Why? To help them understand how to better fend off a future global epidemic from the bird flu spreading in Southeast Asia.
Researchers believe their work offers proof the 1918 flu originated in birds, and provides insights into how it attacked and multiplied in humans. On top of that, this marks the first time an infectious agent behind a historic pandemic has ever been reconstructed.
The scientists involved in the project contend there’s no real risk to public safety. The vials of this frightening germ — about 10 of them — are locked away at the federal Centers for Disease Control and Prevention in Atlanta, said Terrence Tumpey, the CDC research scientist who constructed the virus.

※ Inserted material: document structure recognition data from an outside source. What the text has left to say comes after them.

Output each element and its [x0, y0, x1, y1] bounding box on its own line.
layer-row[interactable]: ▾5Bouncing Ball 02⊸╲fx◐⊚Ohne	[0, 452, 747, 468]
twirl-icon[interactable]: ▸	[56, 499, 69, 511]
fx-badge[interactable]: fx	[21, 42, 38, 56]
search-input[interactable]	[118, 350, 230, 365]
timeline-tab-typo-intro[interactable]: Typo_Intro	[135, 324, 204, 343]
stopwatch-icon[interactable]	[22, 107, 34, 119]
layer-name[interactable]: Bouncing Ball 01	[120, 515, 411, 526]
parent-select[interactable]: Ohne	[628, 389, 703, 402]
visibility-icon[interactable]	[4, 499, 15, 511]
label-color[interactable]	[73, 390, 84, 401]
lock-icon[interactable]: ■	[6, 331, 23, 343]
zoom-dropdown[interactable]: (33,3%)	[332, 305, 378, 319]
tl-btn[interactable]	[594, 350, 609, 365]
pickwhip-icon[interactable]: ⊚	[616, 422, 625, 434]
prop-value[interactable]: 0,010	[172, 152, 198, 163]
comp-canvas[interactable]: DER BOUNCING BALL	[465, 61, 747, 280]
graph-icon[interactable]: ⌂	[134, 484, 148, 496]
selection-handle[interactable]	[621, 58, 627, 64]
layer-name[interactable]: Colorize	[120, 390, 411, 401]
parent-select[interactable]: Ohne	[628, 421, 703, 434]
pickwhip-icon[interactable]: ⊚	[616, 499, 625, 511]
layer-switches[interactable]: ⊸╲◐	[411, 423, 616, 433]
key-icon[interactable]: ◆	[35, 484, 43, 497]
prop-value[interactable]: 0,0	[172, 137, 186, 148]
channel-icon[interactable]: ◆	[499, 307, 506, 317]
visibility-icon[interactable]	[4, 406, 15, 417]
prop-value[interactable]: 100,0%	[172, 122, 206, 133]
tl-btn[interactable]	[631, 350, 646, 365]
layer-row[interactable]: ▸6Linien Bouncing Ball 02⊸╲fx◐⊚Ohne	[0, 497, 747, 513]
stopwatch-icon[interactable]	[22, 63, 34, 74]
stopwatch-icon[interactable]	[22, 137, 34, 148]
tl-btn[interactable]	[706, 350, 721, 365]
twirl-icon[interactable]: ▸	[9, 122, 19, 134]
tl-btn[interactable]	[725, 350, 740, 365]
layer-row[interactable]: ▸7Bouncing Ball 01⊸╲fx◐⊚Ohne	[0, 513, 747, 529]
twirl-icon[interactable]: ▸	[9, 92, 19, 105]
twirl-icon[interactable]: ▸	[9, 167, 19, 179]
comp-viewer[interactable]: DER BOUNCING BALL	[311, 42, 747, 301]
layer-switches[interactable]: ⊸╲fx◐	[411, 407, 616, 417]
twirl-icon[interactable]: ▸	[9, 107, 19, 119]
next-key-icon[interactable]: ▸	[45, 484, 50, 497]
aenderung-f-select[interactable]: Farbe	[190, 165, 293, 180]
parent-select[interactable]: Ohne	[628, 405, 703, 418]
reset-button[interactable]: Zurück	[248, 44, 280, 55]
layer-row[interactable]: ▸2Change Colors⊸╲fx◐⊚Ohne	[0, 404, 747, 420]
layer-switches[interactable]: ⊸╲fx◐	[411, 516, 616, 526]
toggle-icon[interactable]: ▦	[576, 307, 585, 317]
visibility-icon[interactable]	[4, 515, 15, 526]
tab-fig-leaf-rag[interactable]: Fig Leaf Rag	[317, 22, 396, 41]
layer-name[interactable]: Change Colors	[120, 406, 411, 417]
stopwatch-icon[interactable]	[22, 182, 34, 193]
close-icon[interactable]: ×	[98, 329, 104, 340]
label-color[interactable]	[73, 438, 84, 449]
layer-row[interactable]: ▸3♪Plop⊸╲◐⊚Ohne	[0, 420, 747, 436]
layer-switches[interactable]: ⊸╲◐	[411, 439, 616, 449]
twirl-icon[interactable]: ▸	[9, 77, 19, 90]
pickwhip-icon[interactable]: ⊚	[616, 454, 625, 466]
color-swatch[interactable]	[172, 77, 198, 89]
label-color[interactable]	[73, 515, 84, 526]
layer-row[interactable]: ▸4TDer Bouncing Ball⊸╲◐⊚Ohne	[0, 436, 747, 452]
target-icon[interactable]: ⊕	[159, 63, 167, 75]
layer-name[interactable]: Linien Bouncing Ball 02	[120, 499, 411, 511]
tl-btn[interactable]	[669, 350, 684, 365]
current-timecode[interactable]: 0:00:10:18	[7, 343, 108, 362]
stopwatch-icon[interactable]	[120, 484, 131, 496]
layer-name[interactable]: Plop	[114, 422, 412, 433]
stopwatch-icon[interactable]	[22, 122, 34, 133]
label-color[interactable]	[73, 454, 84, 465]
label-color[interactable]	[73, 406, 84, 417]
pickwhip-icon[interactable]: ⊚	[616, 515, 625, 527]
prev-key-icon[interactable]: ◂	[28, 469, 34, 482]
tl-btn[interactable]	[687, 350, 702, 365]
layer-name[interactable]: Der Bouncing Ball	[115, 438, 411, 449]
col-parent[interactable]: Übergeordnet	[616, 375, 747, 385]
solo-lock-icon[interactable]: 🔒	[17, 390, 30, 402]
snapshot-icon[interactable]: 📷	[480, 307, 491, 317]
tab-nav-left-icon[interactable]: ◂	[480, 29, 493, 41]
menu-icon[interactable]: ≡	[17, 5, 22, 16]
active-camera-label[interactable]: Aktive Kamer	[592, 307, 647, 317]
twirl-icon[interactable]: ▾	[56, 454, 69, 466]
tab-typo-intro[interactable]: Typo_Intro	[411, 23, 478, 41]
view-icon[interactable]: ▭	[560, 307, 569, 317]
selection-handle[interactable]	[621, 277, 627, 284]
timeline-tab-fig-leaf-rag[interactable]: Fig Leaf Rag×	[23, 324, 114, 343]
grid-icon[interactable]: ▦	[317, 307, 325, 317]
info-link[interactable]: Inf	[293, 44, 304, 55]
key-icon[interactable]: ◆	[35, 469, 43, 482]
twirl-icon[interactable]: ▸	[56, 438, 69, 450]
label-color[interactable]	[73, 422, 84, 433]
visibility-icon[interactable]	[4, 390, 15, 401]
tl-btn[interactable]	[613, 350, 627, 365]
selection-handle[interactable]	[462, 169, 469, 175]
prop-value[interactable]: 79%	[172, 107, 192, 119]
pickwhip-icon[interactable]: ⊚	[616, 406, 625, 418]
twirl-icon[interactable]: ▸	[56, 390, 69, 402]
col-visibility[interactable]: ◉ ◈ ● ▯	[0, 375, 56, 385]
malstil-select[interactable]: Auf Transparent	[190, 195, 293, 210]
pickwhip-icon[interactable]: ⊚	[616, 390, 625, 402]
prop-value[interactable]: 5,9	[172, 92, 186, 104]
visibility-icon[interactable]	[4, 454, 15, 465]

However, at least one ethicist thinks there should be a broader public discussion before scientists take such bold steps.
“There isn’t much input from the public. I think there should be,” said Dr. Arthur Caplan, director of the University of Pennsylvania’s Center for Bioethics.
'A big day for science'
Like the 1918 virus, the current avian flu in Southeast Asia occurs naturally in birds. In 1918, the virus mutated, infected people and then spread among them. So far, the current Asian virus has infected and killed at least 65 people but has rarely spread person-to-person.
But viruses mutate rapidly and it could soon develop infectious properties like those seen in the earlier bug, said Dr. Jeffery Taubenberger of the U.S. Armed Forces Institute of Pathology.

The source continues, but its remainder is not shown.